Inhibition of human platelet phospholipase A2 activity by unsaturated fatty acids.

Phospholipase A2 ( PLA2; phosphatide 2-acylhydrolase, EC activity from human platelets increases significantly when the enzyme is separated from an endogenous inhibitor(s). The inhibitor, associated mainly with a particulate fraction, has now been identified as a mixture of unsaturated fatty acids. Treatment of the inhibitor with trypsin, RNase, DNase, or heat did not diminish its inhibitory activity, which was extractable by organic solvents. Incubation of PLA2 with phospholipids or various neutral lipids, including saturated fatty acids, had little or no effect on enzymatic activity. In contrast, unsaturated fatty acids such as palmitoleic acid (16:1), oleic acid (18:1), linoleic acid (18:2), linolenic acid (18:3), arachidonic acid (20:4), all of which were detected in the particulate fraction, or longer chained unsaturated fatty acids inhibited PLA2 activity by 50% at approximately equal to 5 X 10(-7) M. The level of unsaturated fatty acids in the inhibitor fraction was equivalent to approximately equal to 10(-4) M, apparently sufficient to effectively inhibit PLA2 activity.

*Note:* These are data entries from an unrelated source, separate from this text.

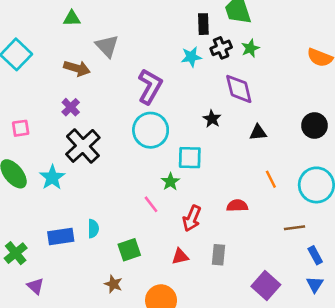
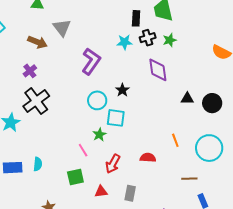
black star: (212, 119) -> (122, 90), moved
cyan circle: (151, 130) -> (97, 100), moved, size x0.7
black triangle: (258, 132) -> (187, 99), moved
green square: (129, 250) -> (75, 177), moved

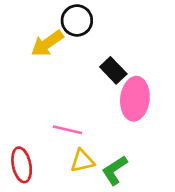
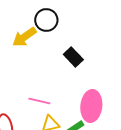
pink ellipse: (135, 99) -> (91, 106), moved

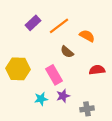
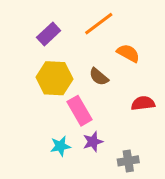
orange line: (59, 26) -> (99, 24), moved
yellow hexagon: (18, 69) -> (54, 78), moved

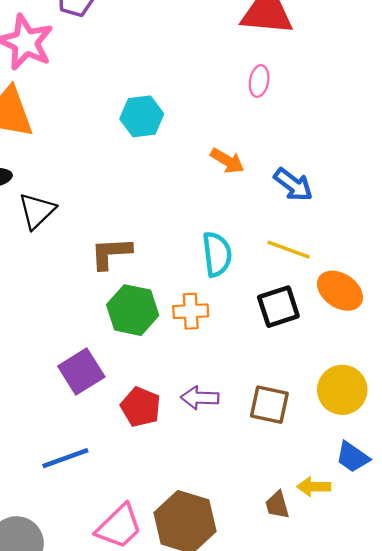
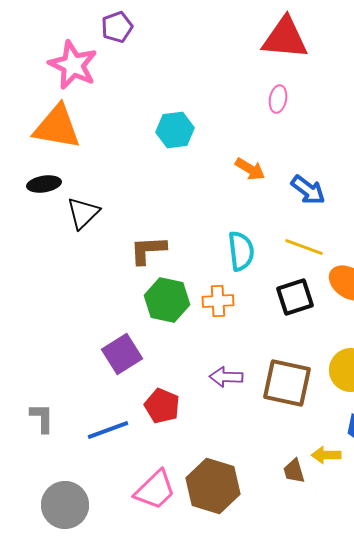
brown square: (269, 405) -> (287, 383), size x1.4
red pentagon: (141, 407) -> (162, 406), moved

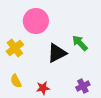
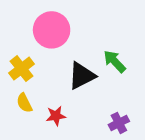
yellow semicircle: (16, 81) -> (24, 103), moved
red star: (43, 88) -> (56, 116), moved

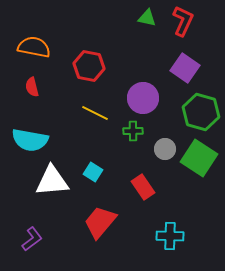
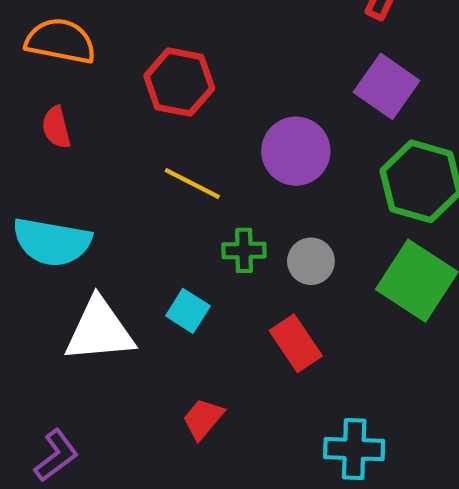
green cross: (133, 131) -> (244, 250), moved
gray circle: (165, 149) -> (311, 261), moved
red trapezoid: (100, 222) -> (203, 419), size x0.6

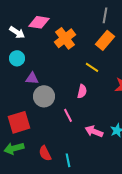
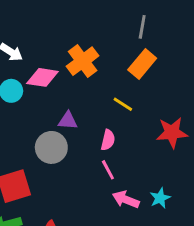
pink diamond: (39, 22) -> (42, 77), moved
purple triangle: (32, 78) -> (68, 121), moved
pink line: (68, 115) -> (108, 170), moved

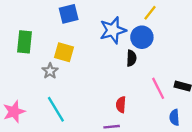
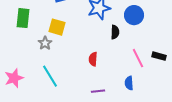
blue circle: (142, 37) -> (134, 15), moved
red semicircle: (121, 105) -> (93, 59), moved
blue semicircle: (174, 117) -> (129, 83), moved

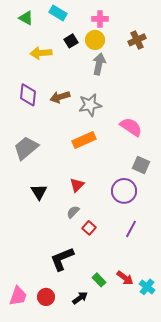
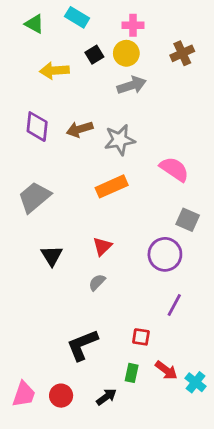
gray arrow: (99, 64) -> (132, 85), turned 60
red square: (89, 228) -> (141, 337), moved, turned -32
green rectangle: (99, 280) -> (132, 373), turned 56

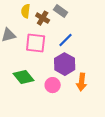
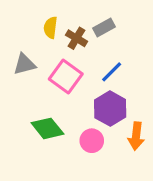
gray rectangle: (61, 11) -> (104, 28), turned -64
pink square: (36, 43) -> (66, 76), turned 30

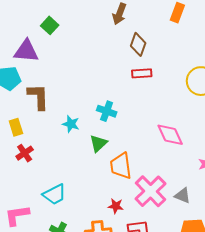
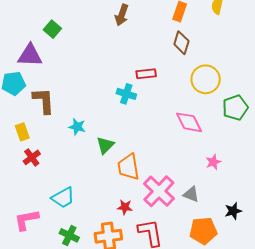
brown diamond: (138, 44) -> (181, 43), moved
cyan cross: (107, 111) -> (126, 94), moved
pink diamond: (170, 135) -> (189, 122), moved

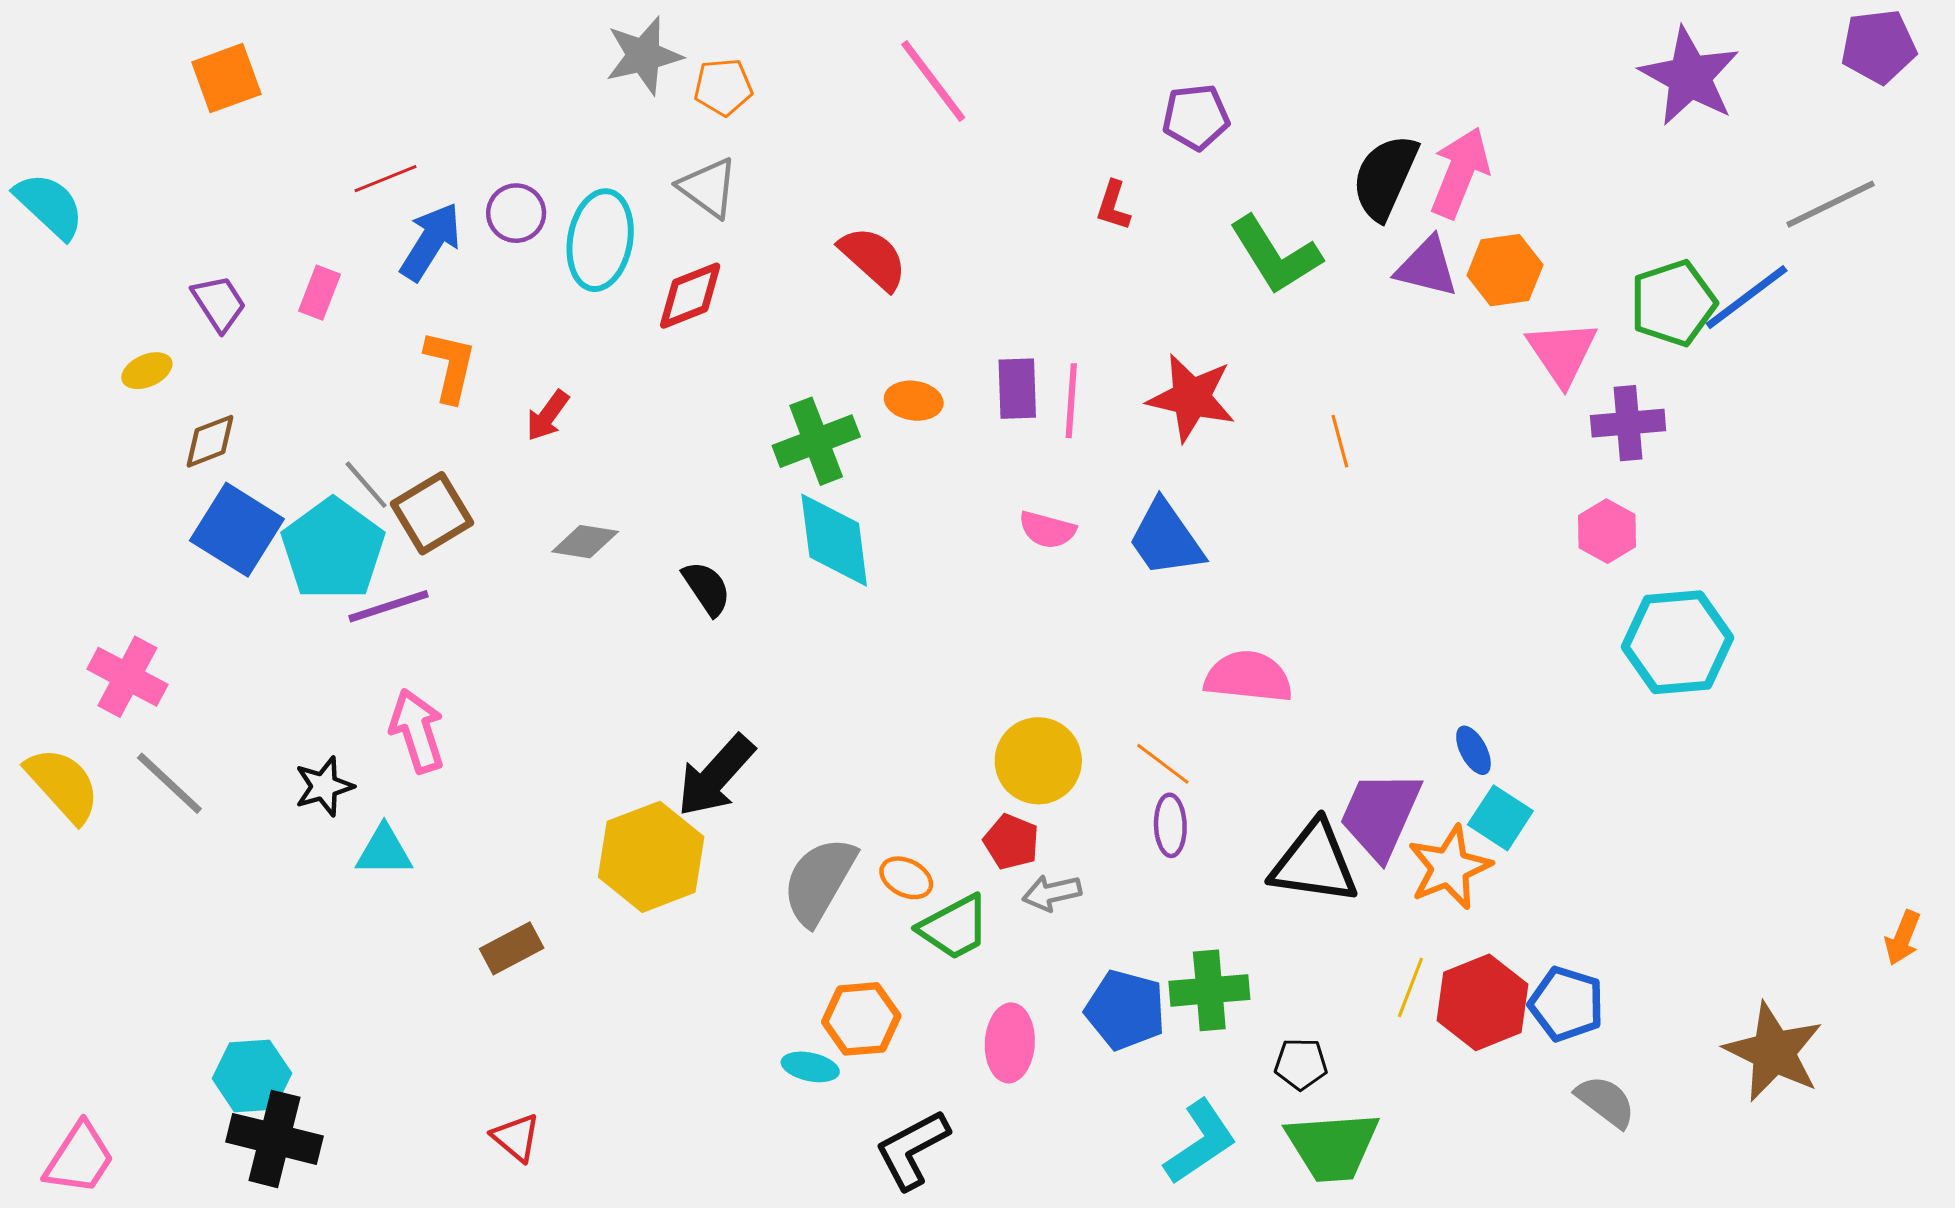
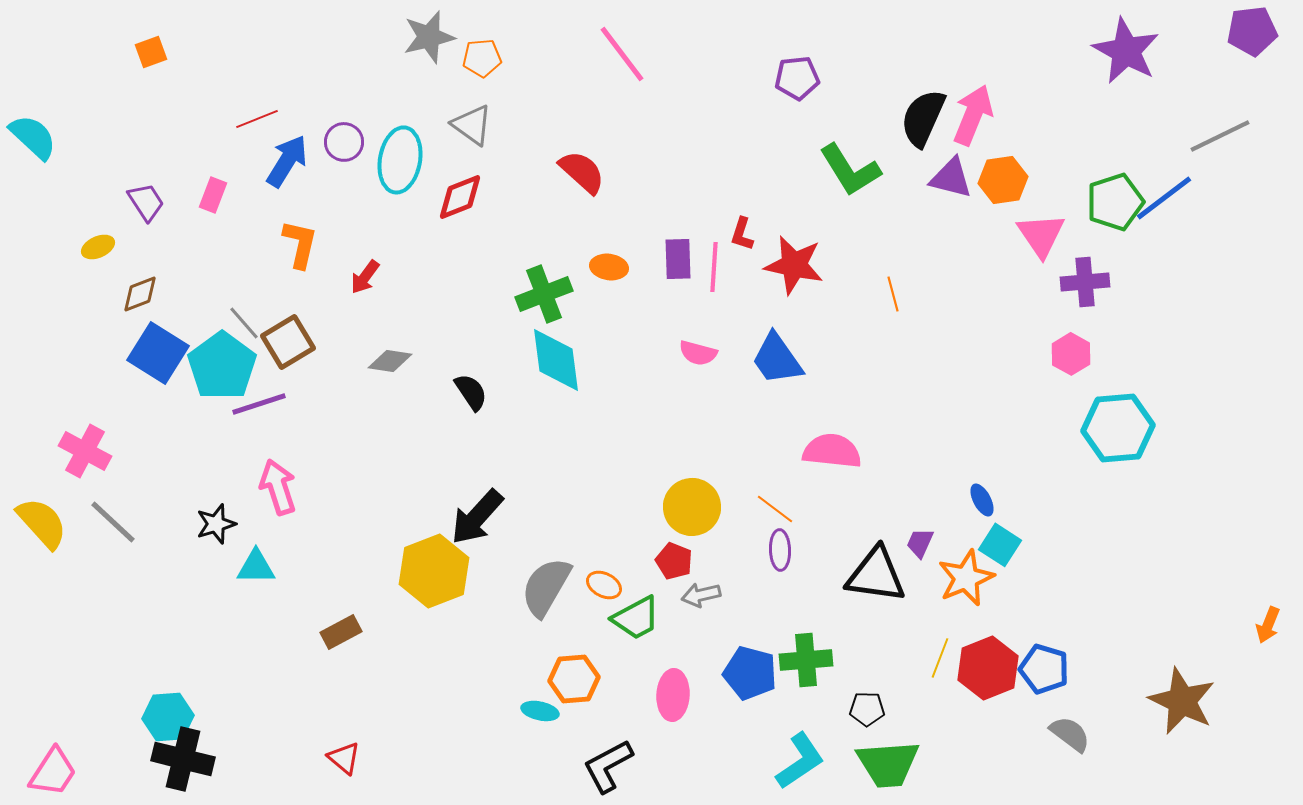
orange square: (226, 78) -> (151, 52), size x0.7
red L-shape: (1113, 206) -> (742, 234), moved
purple trapezoid: (1380, 815) -> (920, 543), size x0.5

Methylation of unsaturated fatty acids caused a complete loss of inhibitory activity, and subsequent demethylation restored the activity, suggesting that a free carboxyl group was necessary. Inhibition of PLA2 by unsaturated fatty acids appeared to be noncompetitive. PLA2 absolutely required Ca2+ for activity; the inhibition by unsaturated fatty acids was not reversed by Ca2+. The finding that unsaturated fatty acids are potent inhibitors of PLA2 would explain its generally low activity in human platelet extracts and its marked increase of activity during the course of enzyme purification.[1]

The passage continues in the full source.